Il est donc acquis aux débats que Mme [X] avait au cours des dix ans précédant la souscription du contrat, bénéficié pendant plus de trois semaines d’un traitement et d’un suivi médical, ce qui devait la conduire à répondre positivement à la question simple et compréhensible, dépourvue d’ambiguïté ou de complexité, qui lui était posée.
Il est par ailleurs logique et cohérent, voire d’évidence, que si l’assureur via son service médical avait connu cet antécédent sur le questionnaire médical confidentiel que Mme [X] aurait été amenée à remplir si elle avait répondu positivement à la question posée dans sa déclaration de bonne santé, l’assureur aurait stipulé des exclusions contractuelles ou augmenté les primes.
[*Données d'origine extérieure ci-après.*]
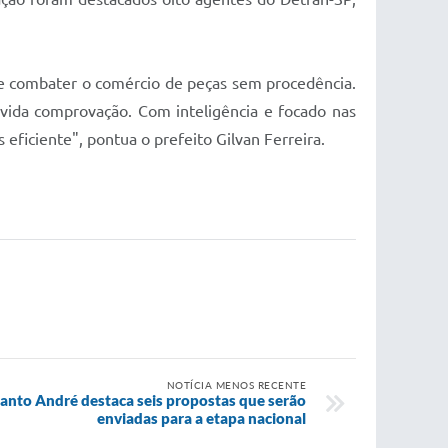
 de combater o comércio de peças sem procedência.
vida comprovação. Com inteligência e focado nas
eficiente", pontua o prefeito Gilvan Ferreira.
NOTÍCIA MENOS RECENTE
anto André destaca seis propostas que serão
enviadas para a etapa nacional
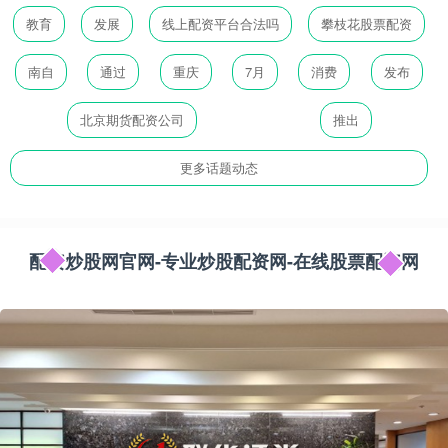
教育
发展
线上配资平台合法吗
攀枝花股票配资
南自
通过
重庆
7月
消费
发布
北京期货配资公司
推出
更多话题动态
配资炒股网官网-专业炒股配资网-在线股票配资网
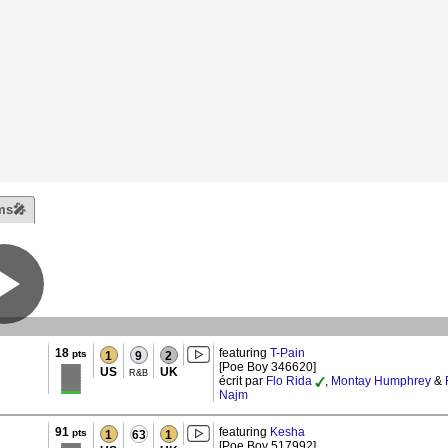
ms🎤
18
featuring
T-Pain
pts
1
9
2
[Poe Boy 346620]
US
UK
R&B
écrit par
Flo Rida
,
Montay Humphrey
&
Najm
91
featuring
Kesha
pts
1
63
1
[Poe Boy 517992]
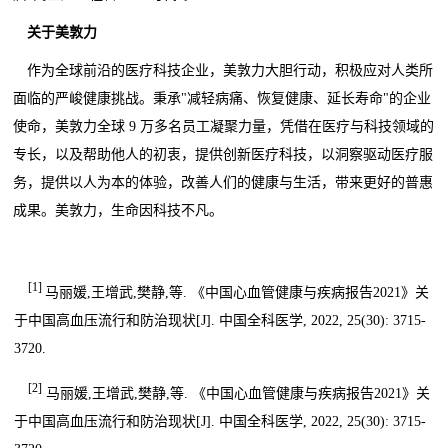
关于美敦力
作为全球前沿的医疗科技企业，美敦力大胆行动，积极应对人类所
面临的严峻健康挑战。秉承"减轻病痛、恢复健康、延长寿命"的企业
使命，美敦力全球 9 万多名员工凝聚力量，凭借在医疗与科技领域的
专长，以及帮助他人的初衷，提供创新医疗科技，以洞察驱动医疗服
务，提供以人为本的体验，改善人们的健康与生活，带来更好的普惠
成果。美敦力，生命因科技不凡。
[1]
马丽媛,王增武,樊静,等. 《中国心血管健康与疾病报告2021》关
于中国高血压流行和防治现状[J]. 中国全科医学, 2022, 25(30): 3715-
3720.
[2]
马丽媛,王增武,樊静,等. 《中国心血管健康与疾病报告2021》关
于中国高血压流行和防治现状[J]. 中国全科医学, 2022, 25(30): 3715-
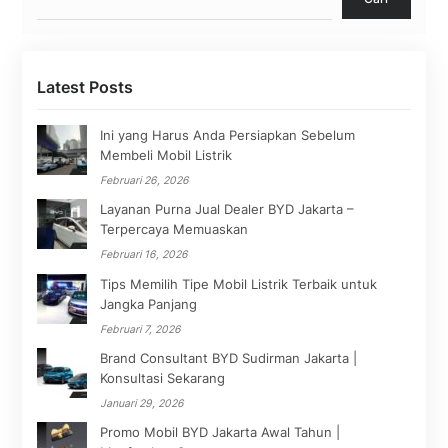
Latest Posts
Ini yang Harus Anda Persiapkan Sebelum
Membeli Mobil Listrik
Februari 26, 2026
Layanan Purna Jual Dealer BYD Jakarta –
Terpercaya Memuaskan
Februari 16, 2026
Tips Memilih Tipe Mobil Listrik Terbaik untuk
Jangka Panjang
Februari 7, 2026
Brand Consultant BYD Sudirman Jakarta |
Konsultasi Sekarang
Januari 29, 2026
Promo Mobil BYD Jakarta Awal Tahun |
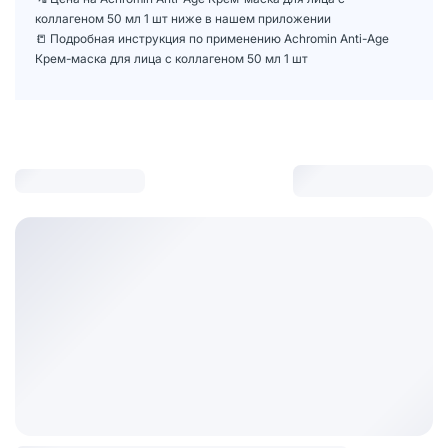
коллагеном 50 мл 1 шт ниже в нашем приложении
📒 Подробная инструкция по применению Achromin Anti-Age
Крем-маска для лица с коллагеном 50 мл 1 шт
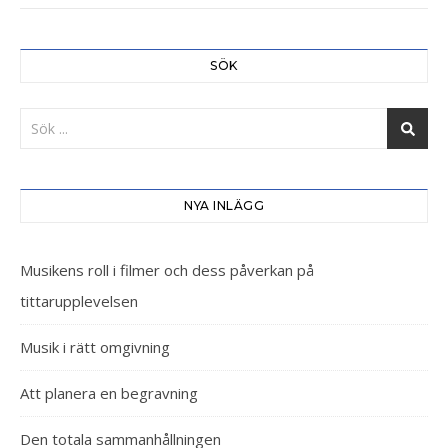
SÖK
NYA INLÄGG
Musikens roll i filmer och dess påverkan på
tittarupplevelsen
Musik i rätt omgivning
Att planera en begravning
Den totala sammanhållningen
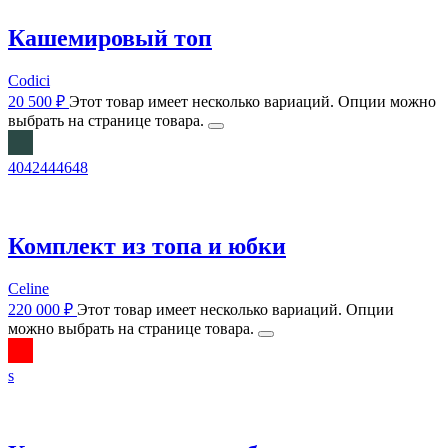
Кашемировый топ
Codici
20 500
₽
Этот товар имеет несколько вариаций. Опции можно
выбрать на странице товара.
40
42
44
46
48
Комплект из топа и юбки
Celine
220 000
₽
Этот товар имеет несколько вариаций. Опции
можно выбрать на странице товара.
s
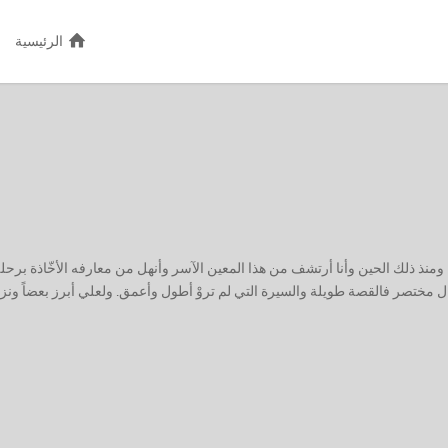
الرئيسية
إلتحقت بأرامكو السعودية في الهزيع الأخير من عام ١٩٩٠ ومنذ ذلك الحين وأنا أرتشف من هذا المعين الآسر وأنهل من معارفه الأخّاذة برحل
ل مختصر فالقصة طويلة والسيرة التي لم تروْ أطول وأعمق. ولعلي أبرز بعضاً ونزرا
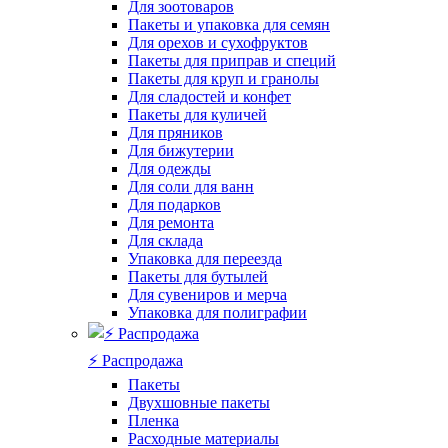
Для зоотоваров
Пакеты и упаковка для семян
Для орехов и сухофруктов
Пакеты для приправ и специй
Пакеты для круп и гранолы
Для сладостей и конфет
Пакеты для куличей
Для пряников
Для бижутерии
Для одежды
Для соли для ванн
Для подарков
Для ремонта
Для склада
Упаковка для переезда
Пакеты для бутылей
Для сувениров и мерча
Упаковка для полиграфии
⚡️ Распродажа
Пакеты
Двухшовные пакеты
Пленка
Расходные материалы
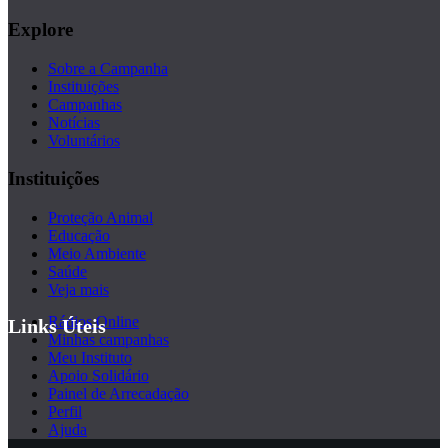
Explore
Sobre a Campanha
Instituições
Campanhas
Notícias
Voluntários
Instituições
Proteção Animal
Educação
Meio Ambiente
Saúde
Veja mais
Rádios Online
Links Úteis
Minhas campanhas
Meu Instituto
Apoio Solidário
Painel de Arrecadação
Perfil
Ajuda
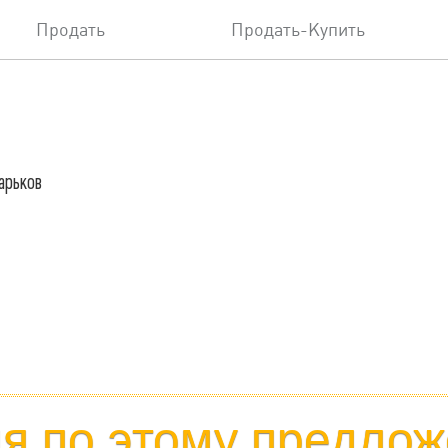
Продать
Продать-Купить
Харьков
 по этому предлож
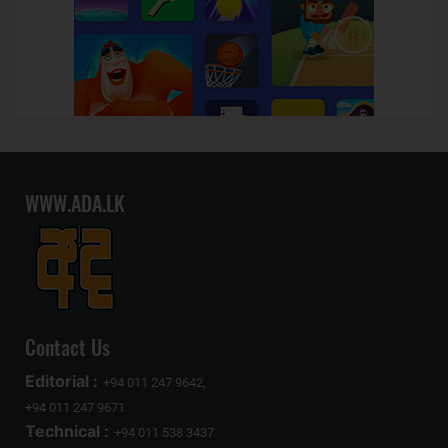
WWW.ADA.LK
Contact Us
Editorial :
+94 011 247 9642,
+94 011 247 9671
Technical :
+94 011 538 3437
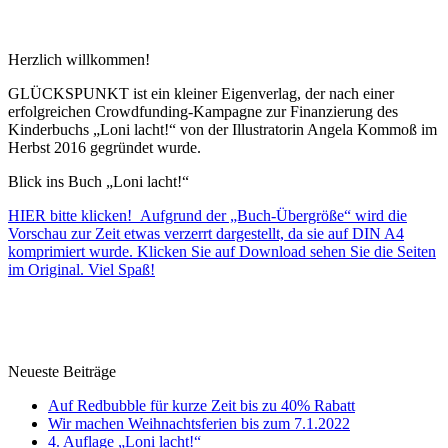
Herzlich willkommen!
GLÜCKSPUNKT ist ein kleiner Eigenverlag, der nach einer
erfolgreichen Crowdfunding-Kampagne zur Finanzierung des
Kinderbuchs „Loni lacht!“ von der Illustratorin Angela Kommoß im
Herbst 2016 gegründet wurde.
Blick ins Buch „Loni lacht!“
HIER bitte klicken! Aufgrund der „Buch-Übergröße“ wird die
Vorschau zur Zeit etwas verzerrt dargestellt, da sie auf DIN A4
komprimiert wurde. Klicken Sie auf Download sehen Sie die Seiten
im Original. Viel Spaß!
Neueste Beiträge
Auf Redbubble für kurze Zeit bis zu 40% Rabatt
Wir machen Weihnachtsferien bis zum 7.1.2022
4. Auflage „Loni lacht!“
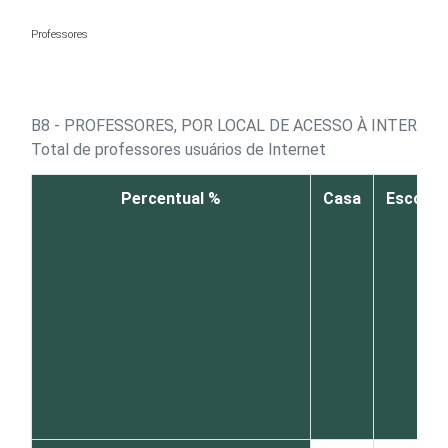
Ir para o conteúdo
Professores
B8 - PROFESSORES, POR LOCAL DE ACESSO À INTERNET
Total de professores usuários de Internet
Percentual %
Casa
Escola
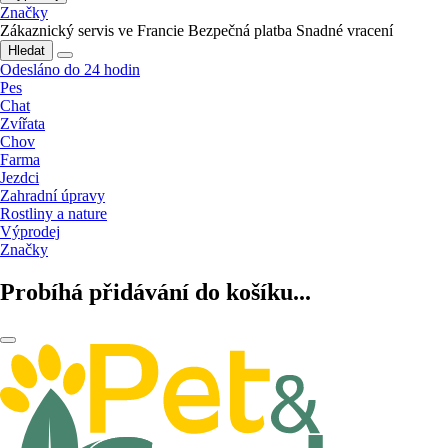
Značky
Zákaznický servis ve Francie
Bezpečná platba
Snadné vracení
Hledat
Odesláno do 24 hodin
Pes
Chat
Zvířata
Chov
Farma
Jezdci
Zahradní úpravy
Rostliny a nature
Výprodej
Značky
Probíhá přidávání do košíku...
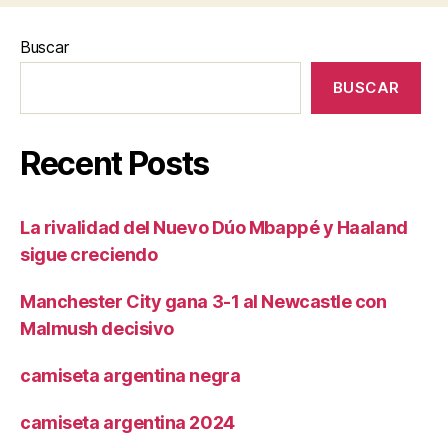
Buscar
BUSCAR
Recent Posts
La rivalidad del Nuevo Dúo Mbappé y Haaland
sigue creciendo
Manchester City gana 3-1 al Newcastle con
Malmush decisivo
camiseta argentina negra
camiseta argentina 2024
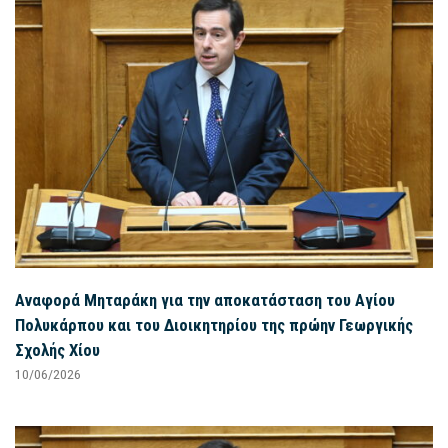
Αναφορά Μηταράκη για την αποκατάσταση του Αγίου
Πολυκάρπου και του Διοικητηρίου της πρώην Γεωργικής
Σχολής Χίου
10/06/2026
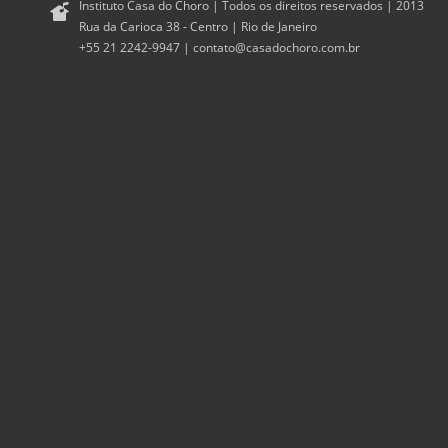
Instituto Casa do Choro | Todos os direitos reservados | 2013
Rua da Carioca 38 - Centro | Rio de Janeiro
+55 21 2242-9947 |
contato@casadochoro.com.br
S’agissant de l’intention, exclue par le premier juge qui n’a trouvé dans le comportement de Mme [X] qu’une négligence le conduisant à orienter le litige sur le fondement de l’article L.311-9 du code des assurances, la cour constate avec l’assureur, et malgré l’ancienneté de la transposition tibiale au jour de la déclaration d’accident, que des soins ont été prodigués à Mme [X] de 2009 à 2010 sur cette problématique spécifique de santé alors qu’elle était âgée de 22 ans ; qu’une telle problématique de santé, inscrite dans la durée à un âge où elle vécue comme particulièrement handicapante, ne peut avoir échappé au souvenir de Mme [X] qui en omettant de la signaler, a, a minima, fait preuve de réticence de nature à entraîner la nullité du contrat.
Le jugement sera en conséquence réformé et Mme [X] et M.[Y], dont l’intérêt à agir interroge de surcroît, seront déboutés de leurs prétentions.
Partie perdante au sens de l’article 696 du code de procédure civile, ils supporteront les dépens de première instance et d’appel.
PAR CES MOTIFS
Statuant par arrêt contradictoire, par mise à disposition au greffe,
Ecarte des débats les conclusions d’intimés transmises le 22 novembre 2022,
Infirme le jugement en toutes ses dispositions,
Statuant à nouveau,
Déboute Mme [U] [X] et M. [J] [Y] de l’ensemble de leurs demandes.
Y ajoutant,
Condamne in solidum Mme [U] [X] et M. [J] [Y] à payer à la société MAAF Assurances la somme de 2500€ par application des dispositions de l’article 700 du code de procédure civile
Condamne in solidum Mme [U] [X] et M. [J] [Y] aux dépens de première instance et d’appel, avec application des dispositions de l’article 699 du code de procédure civile au profit de l’avocat qui affirme son droit de recouvrement.